If we do want to go down the route of returning h5py objects, then we probably should do some caching of them internally so we do not end up with N references to any given file running around.

ambarb commented 5 years ago

Sorry guys, this was my best guess as to where to put this requested information that I found in the EPICS software manual (page 38). Note that the summed region is hardcoded in the CSS page as 3x3, but the user can use either 3x3 or 2x2 methodologies.

@bisogni this is related to the lunch time discussion and I was asked to get back to DAMA with the column headings ASAP.

XIP data file format: 7 columns

column 1: x column 2: y column 3: x eta correction column 4: y eta correction column 5: y eta correction & isolinear correction column 6: "sum of 3x3 region" (though, this could also mean 2x2 region) column 7: XIP mode (which I assume to be either 3x3 or 2x2)

In the end, column 3, 5, and 6 are the X, Y, I information that will need to be converted in to a spectrum, where X and Y will be used to determine the energy (x-axis) to be plotted against I. However, I think we want to retain access to all columns.

Both modes ( 3x3 and 2x2 ) were collected over the last days. We can provide particular scan numbers for testing.

awalter-bnl commented 5 years ago

THanks @ambarb here is fine for the data.

tacaswell commented 5 years ago

Thanks, that is perfect @ambarb

mpmdean commented 5 years ago

Sorry guys, this was my best guess as to where to put this requested information that I found in the EPICS software manual (page 38). Note that the summed region is hardcoded in the CSS page as 3x3, but the user can use either 3x3 or 2x2 methodologies.

@bisogni this is related to the lunch time discussion and I was asked to get back to DAMA with the column headings ASAP.

XIP data file format: 7 columns

column 1: x column 2: y column 3: x eta correction column 4: y eta correction column 5: y eta correction & isolinear correction column 6: "sum of 3x3 region" (though, this could also mean 2x2 region) column 7: XIP mode (which I assume to be either 3x3 or 2x2)
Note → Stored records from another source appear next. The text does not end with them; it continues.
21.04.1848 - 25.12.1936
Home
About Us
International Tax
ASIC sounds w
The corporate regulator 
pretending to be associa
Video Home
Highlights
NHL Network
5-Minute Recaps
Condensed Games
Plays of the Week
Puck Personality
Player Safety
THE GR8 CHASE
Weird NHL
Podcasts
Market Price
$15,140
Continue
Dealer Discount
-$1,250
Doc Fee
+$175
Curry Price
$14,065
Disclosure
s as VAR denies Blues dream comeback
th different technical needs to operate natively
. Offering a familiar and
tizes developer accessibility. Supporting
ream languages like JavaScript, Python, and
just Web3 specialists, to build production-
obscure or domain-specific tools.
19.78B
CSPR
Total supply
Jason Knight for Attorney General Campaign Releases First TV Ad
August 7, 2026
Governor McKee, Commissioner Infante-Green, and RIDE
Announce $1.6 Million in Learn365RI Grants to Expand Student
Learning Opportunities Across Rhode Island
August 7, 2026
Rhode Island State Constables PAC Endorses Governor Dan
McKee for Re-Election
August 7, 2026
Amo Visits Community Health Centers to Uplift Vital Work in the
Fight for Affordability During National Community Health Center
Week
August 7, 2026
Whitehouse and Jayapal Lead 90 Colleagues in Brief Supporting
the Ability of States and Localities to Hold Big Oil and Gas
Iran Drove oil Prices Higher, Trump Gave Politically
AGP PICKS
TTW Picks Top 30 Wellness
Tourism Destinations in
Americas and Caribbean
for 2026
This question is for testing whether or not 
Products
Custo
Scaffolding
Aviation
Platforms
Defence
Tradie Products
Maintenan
In the end, column 3, 5, and 6 are the X, Y, I information that will need to be converted in to a spectrum, where X and Y will be used to determine the energy (x-axis) to be plotted against I. However, I think we want to retain access to all columns.
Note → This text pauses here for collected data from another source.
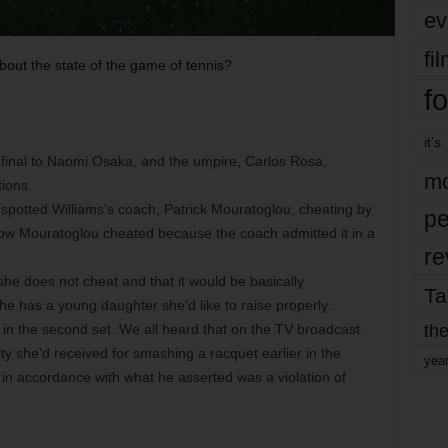
ev
fi
bout the state of the game of tennis?
fo
it’s
 final to Naomi Osaka, and the umpire, Carlos Rosa,
mo
tions.
spotted Williams’s coach, Patrick Mouratoglou, cheating by
pe
now Mouratoglou cheated because the coach admitted it in a
re
she does not cheat and that it would be basically
Ta
he has a young daughter she’d like to raise properly.
the
4 in the second set. We all heard that on the TV broadcast.
ty she’d received for smashing a racquet earlier in the
yea
n accordance with what he asserted was a violation of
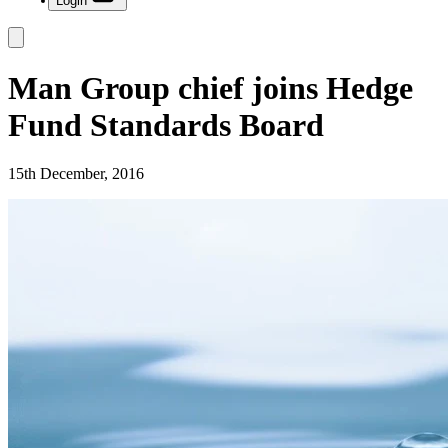
Login
Man Group chief joins Hedge
Fund Standards Board
15th December, 2016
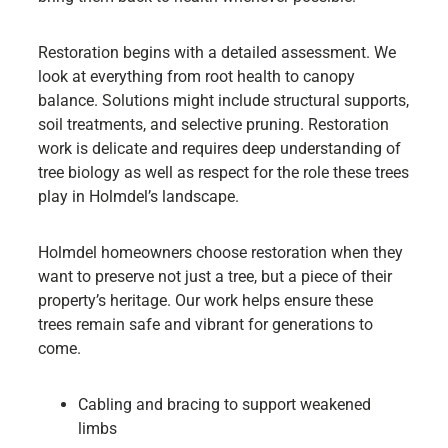
Restoration begins with a detailed assessment. We
look at everything from root health to canopy
balance. Solutions might include structural supports,
soil treatments, and selective pruning. Restoration
work is delicate and requires deep understanding of
tree biology as well as respect for the role these trees
play in Holmdel’s landscape.
Holmdel homeowners choose restoration when they
want to preserve not just a tree, but a piece of their
property’s heritage. Our work helps ensure these
trees remain safe and vibrant for generations to
come.
Cabling and bracing to support weakened
limbs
Both modes ( 3x3 and 2x2 ) were collected over the last days. We can provide particular scan numbers for testing.

I agree we want access to all columns. I would suggest that we pass the raw photon positions into our datastream and do the (very easy) curvature ourselves otherwise we will get into problems with one curvature correction happening XCAM's software and another happening in our data processing.

tacaswell commented 5 years ago

@mpmdean I think we would return you a pd.DataFrame with all of the columns and you can then do what you want with them on the analysis side.

mpmdean commented 5 years ago

@tacaswell sure that sounds good. @ambarb I hope this is not all the information returned by the plugin as it has ommited any information about pixel clusters that the algorithm has identified as having more than one photon in them!

awalter-bnl commented 5 years ago

I have commited changes to make the return data type a pandas dataframe. THis has been tested on file scan_id = 26500

@ambarb , @bisogni and @mpmdean please look at the column labels in self._column_names to make sure my abreviations make sense.

At somepoint I will need to update the spec in the filehandler in NSLS-II-SIX/Profile_collection so it will work with the new spec in here. I will co-ordinate with @bisogni as to the best time to do this.

ambarb commented 5 years ago

@mpmdean Do you get this info with the PSI software? Perhaps what they have is different from what we have from the vendor since PSI owns the rights to the algorithm. Can you provide a more detailed list of data that you get from PSI?

The algorithm that is implemented by the vendor is supposed to reject events that are not one photon. We do see in EPICS how many events are rejected from possible single photon events. Perhaps there are more outputs from the algorithm that we can potentially ask to have uncovered by the EPICS XIP plugin (provided by the vendor).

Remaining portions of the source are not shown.